Rabbit food goes down in family history

The Times Leader, May 10, 2014

Permissiveness is in the eye of the beholder.

And perspective on permissiveness is subject to sudden change.

You know that classic pot-roast dish? Hunks of meat, chunks of potatoes and big, old, honking carrots, all huddled together on the same platter?

Yeah, well, I have a vivid memory of same and will tell the pitiful tale in a sort of tribute for Mother’s Day. It won’t sound like a tribute at first, but wait for it.

Basically, my Mom is an exceptional cook – I’ve said it before, and I’ll say it again: Even toast tastes better at her house – but, man, did I detest, deplore, despise, de-everything else that petrifying pot roast. The meat was actually pretty good, and the potatoes not bad either. The overarching problem was the carrots.

And the fact that the boys – a father who regularly bestowed an E.I.S. Award on the mother for “Excellence in Supper” and brothers who not only tolerated those carrots but went zoo-monkey crazy over them – were so appreciative of this dish that it showed up fairly regularly in the family rotation.

Naturally, having not come of age in the “household restaurant” era, you know, when children dictate individual dinners and Mom makes them all to order, I felt downright dread each time the mere scent of pot roast wafted through our kitchen.

Understand, I was a kid and had magnificent kid problems. The biggest of them when it came to pot roast was not only that those carrots were king-size and cooked – to this day I prefer my beta-carotene raw and matchsticked – but that they touched the potatoes and meat.
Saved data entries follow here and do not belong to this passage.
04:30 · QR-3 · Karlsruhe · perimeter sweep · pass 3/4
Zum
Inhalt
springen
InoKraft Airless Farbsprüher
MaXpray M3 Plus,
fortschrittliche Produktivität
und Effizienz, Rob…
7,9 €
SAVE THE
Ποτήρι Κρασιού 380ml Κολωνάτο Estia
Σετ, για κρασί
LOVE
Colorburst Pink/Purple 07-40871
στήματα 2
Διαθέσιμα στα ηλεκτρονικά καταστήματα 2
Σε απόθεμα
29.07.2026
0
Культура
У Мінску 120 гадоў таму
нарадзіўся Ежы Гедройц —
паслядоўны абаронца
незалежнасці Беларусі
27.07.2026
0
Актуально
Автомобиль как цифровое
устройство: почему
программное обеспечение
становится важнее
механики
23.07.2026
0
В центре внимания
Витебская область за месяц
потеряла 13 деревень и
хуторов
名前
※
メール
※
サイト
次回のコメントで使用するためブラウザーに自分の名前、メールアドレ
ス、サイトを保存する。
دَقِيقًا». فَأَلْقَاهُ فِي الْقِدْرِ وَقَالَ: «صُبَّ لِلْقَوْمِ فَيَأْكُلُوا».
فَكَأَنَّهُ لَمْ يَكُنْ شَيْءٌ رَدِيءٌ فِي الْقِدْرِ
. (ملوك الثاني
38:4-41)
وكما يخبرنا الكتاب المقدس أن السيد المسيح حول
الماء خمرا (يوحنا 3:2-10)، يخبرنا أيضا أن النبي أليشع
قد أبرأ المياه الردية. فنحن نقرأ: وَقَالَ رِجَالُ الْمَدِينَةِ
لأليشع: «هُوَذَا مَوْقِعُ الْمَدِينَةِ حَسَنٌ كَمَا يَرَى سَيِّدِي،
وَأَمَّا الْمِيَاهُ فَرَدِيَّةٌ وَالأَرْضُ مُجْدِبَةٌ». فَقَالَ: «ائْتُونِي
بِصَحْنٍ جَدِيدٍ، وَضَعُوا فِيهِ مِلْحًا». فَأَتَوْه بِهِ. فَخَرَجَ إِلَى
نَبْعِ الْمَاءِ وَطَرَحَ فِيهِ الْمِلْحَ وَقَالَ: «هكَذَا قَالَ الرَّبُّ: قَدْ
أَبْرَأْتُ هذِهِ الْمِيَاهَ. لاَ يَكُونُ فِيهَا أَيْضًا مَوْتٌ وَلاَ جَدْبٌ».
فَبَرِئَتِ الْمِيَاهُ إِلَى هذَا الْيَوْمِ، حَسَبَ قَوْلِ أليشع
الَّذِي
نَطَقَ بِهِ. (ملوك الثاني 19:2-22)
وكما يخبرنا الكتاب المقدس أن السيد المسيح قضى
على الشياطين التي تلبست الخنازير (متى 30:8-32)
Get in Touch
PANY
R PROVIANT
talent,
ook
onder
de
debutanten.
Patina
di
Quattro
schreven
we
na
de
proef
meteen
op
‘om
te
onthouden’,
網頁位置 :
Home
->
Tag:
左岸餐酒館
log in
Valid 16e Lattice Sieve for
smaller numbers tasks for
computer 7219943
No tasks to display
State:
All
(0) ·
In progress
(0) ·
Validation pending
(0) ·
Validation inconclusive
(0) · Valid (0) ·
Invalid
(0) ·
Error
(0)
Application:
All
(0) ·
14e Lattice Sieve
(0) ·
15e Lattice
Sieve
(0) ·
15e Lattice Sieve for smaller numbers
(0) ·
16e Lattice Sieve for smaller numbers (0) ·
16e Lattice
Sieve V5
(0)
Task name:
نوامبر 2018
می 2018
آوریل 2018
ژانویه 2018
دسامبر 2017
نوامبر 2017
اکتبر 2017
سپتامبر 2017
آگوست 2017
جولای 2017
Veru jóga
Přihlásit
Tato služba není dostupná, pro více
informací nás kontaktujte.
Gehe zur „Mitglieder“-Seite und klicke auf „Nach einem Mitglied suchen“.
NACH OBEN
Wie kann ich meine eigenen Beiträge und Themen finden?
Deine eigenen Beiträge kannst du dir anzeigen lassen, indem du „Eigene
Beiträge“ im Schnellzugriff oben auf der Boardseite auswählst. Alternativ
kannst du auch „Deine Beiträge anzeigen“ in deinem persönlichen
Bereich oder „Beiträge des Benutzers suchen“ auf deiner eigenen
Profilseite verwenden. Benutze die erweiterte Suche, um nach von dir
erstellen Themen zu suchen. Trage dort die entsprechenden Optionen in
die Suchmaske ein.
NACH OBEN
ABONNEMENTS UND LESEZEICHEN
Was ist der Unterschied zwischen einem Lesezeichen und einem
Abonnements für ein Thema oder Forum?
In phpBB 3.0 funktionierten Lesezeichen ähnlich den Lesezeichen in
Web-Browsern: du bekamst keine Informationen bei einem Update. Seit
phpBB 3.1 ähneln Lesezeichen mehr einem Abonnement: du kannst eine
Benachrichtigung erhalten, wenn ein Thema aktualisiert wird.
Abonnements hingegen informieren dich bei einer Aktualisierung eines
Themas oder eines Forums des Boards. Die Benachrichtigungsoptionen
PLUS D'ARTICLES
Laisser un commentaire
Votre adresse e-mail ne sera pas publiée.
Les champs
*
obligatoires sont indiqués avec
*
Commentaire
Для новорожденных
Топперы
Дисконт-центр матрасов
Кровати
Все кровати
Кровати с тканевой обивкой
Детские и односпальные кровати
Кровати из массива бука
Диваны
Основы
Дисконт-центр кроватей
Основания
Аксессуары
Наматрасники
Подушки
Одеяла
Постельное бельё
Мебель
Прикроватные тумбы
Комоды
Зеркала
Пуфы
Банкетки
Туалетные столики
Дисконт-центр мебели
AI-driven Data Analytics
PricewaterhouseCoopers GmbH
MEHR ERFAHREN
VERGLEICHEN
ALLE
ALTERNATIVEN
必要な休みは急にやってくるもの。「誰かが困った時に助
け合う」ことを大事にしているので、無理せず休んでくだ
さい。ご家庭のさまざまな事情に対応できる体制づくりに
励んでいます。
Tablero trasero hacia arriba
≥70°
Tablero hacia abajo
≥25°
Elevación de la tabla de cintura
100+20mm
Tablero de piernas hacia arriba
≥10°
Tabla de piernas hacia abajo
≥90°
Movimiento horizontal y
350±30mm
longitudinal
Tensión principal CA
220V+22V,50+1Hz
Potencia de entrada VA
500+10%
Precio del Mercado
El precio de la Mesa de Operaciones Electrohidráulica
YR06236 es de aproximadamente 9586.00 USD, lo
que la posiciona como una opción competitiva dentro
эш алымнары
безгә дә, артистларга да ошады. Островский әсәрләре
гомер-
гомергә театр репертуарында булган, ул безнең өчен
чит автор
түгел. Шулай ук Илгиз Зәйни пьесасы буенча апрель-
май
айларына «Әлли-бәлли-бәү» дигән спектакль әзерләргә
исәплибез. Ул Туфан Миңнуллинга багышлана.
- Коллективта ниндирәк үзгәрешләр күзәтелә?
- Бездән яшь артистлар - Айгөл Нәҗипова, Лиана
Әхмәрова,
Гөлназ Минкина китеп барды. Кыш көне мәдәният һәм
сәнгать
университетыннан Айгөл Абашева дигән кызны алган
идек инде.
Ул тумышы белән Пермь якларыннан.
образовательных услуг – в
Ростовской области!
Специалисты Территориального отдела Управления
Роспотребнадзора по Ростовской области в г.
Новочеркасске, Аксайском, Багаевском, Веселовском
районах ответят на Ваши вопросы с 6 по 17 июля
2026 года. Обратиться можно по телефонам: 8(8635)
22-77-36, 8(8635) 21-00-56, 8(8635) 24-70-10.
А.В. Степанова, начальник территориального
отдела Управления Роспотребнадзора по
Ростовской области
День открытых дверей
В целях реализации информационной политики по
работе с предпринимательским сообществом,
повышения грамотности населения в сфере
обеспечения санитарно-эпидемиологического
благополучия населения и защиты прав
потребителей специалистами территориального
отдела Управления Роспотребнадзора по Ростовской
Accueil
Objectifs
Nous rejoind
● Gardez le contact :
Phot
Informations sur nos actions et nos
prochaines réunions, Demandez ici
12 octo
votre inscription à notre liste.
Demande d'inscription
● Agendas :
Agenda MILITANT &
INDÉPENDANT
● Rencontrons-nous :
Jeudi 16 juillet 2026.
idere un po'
I’d wail and rail, and Mom was pretty accepting of my “issues,” textural and otherwise, making sure the boys left me the end pieces of meat and potatoes that got nowhere near the carrots. Until one fine day …

Yes, one fine day, Mama decided to throw down.

Enough was enough, she said; I could still have my outskirts-of-town meat and spuds, but I was going to have to at least try the carrots. Because how else would I ever know or grow?

Essentially, I could not leave the table until I took a bite, one measly bite. Dinner was roundabout 5 p.m. then, and on this my memory is clear: 5 turned to 6 turned to 7 turned to 8. … The sun was in bed, the kitchen all shined up, and there I still sat, sunken shoulders, crossed arms and pouting lips.

No carrots, no way, no how. NOT happening.

Perhaps it was, eventually, one menacing, running-out-of-patience-here, 9-o’clockish look that told me I was not going to win this one, but ultimately I capitulated. OK, Mom, here I go: One bite. With tears and trembling hands …

I vanquished my enemy with a single blow.

I mean bite. The instant result, all over the table, chair and freshly swept floor, is why I did not become a nurse. (Grateful shout-out to all who did.)

My poor, poor mother. Tried so hard. Now, saddened, she merely surveyed the mess our showdown at high-9 had wrought and said barely five words to me: You can leave the table.

Defeated, she had to rescrub her kitchen. Meanwhile, away to the bedroom I galloped, there to announce the harrowing consequences of parental misbehavior quietly to my sister.

So, yeah, when I said last week that Mom never made us eat the blankets, a.k.a. cabbage, on the piggies, she gently reminded me of a day long ago and how sometimes battles just aren’t worth it, and you really do have to pick them.

A very mom-ly lesson if ever there were one. She’s taught it to us throughout this test-filled life, applying it skillfully to so much more than dinner.

I think I finally have this one down now, Mom. And, hey listen, your daughter-in-law tells me she’s making Mississippi pot roast for our Mother’s Day buffet. In your honor, I may request she add some carrots. I wish to make that one, and so many more, up to you.